Republicans are widely expected to strip Democrats of their majority in the House of Representatives. They’re also expected to give them a run for their money in the Senate.
Democrats are scrambling to beat the odds on Election Day. President Obama made a last ditch effort to rally voters in Ohio on Sunday. It was his final stop on a campaign blitz aimed at giving struggling Democrats a boost.
“If everyone who fought for change in 2008 shows up to vote in 2010, we will win this election,” Obama told the crowd.
With just one full day of campaigning left, CBS News reports that first lady Michelle Obama is visiting two more states on Monday where Democrats are locked in tight races: Nevada and Pennsylvania. Vice President Biden will make stops in Vermont and Delaware.

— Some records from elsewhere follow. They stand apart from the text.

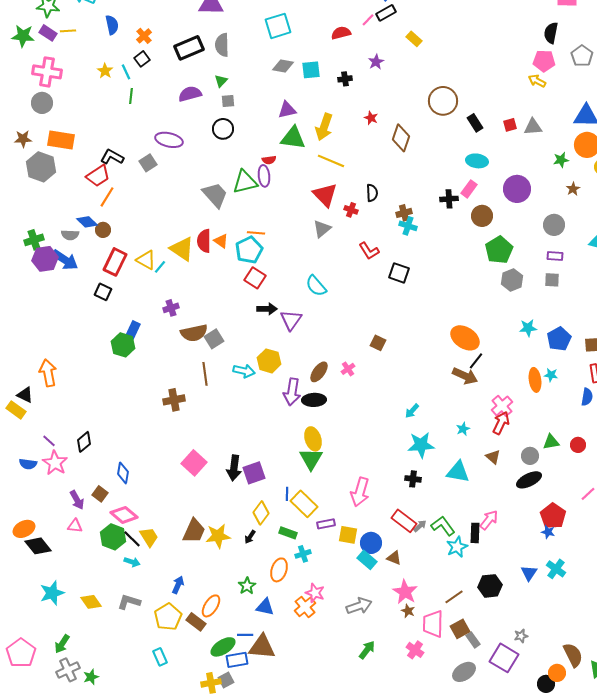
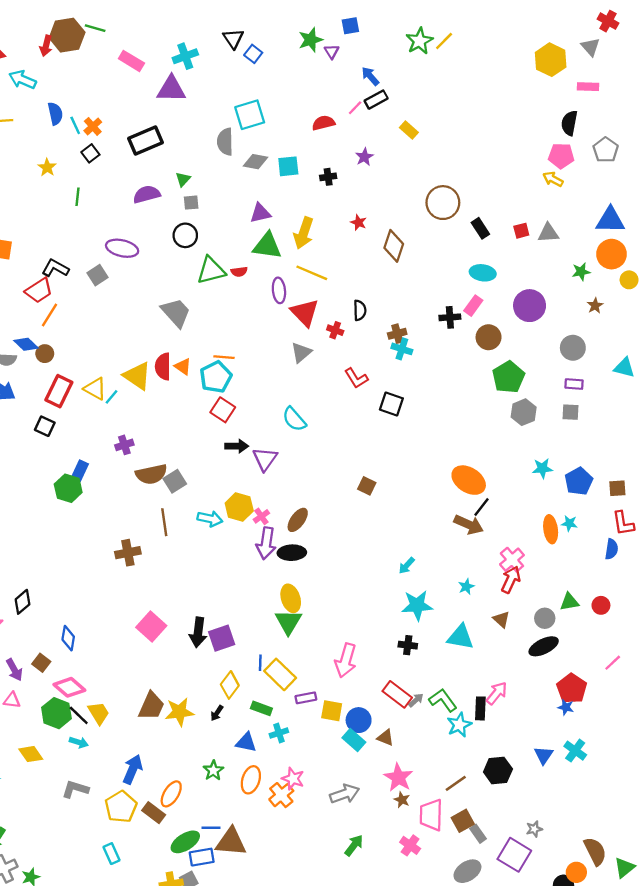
gray semicircle: (222, 45) -> (225, 142), moved
cyan line: (126, 72) -> (75, 125), moved
purple ellipse: (264, 176) -> (279, 290), moved
green triangle: (245, 182) -> (211, 270), moved
pink cross: (348, 369) -> (261, 516), moved
orange ellipse: (279, 570) -> (251, 780), moved
blue arrow: (178, 585) -> (133, 769), size x1.4
yellow diamond: (91, 602) -> (31, 754), moved
blue triangle: (265, 607) -> (246, 742), moved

Former Alaska Governor Sarah Palin expects Democrats to get a major wake-up call from voters Tuesday, predicting a “political earthquake.”
“They’re gonna say ‘you blew it, President Obama. We gave you two years to fulfill your promise of making sure that our economy starts roaring back to life again.’”
If the GOP does gain control of Congress, the party’s chairman says there won’t be any negotiation on issues like taxing and spending.
“With the Republican majority in the House or Senate, or, hopefully both, we’re not going to compromise on those things,” Republican National Committee Chairman Michael Steele said.
Republicans need to pick up 39 Democratic seats to win control of the House, and 10 to take the Senate.
Both parties made a big effort this year to get voters to vote early, and it appears more than 13 million have done so. That’s still less than the last midterm election, in 2006, when 19 million people cast their ballots before Election Day.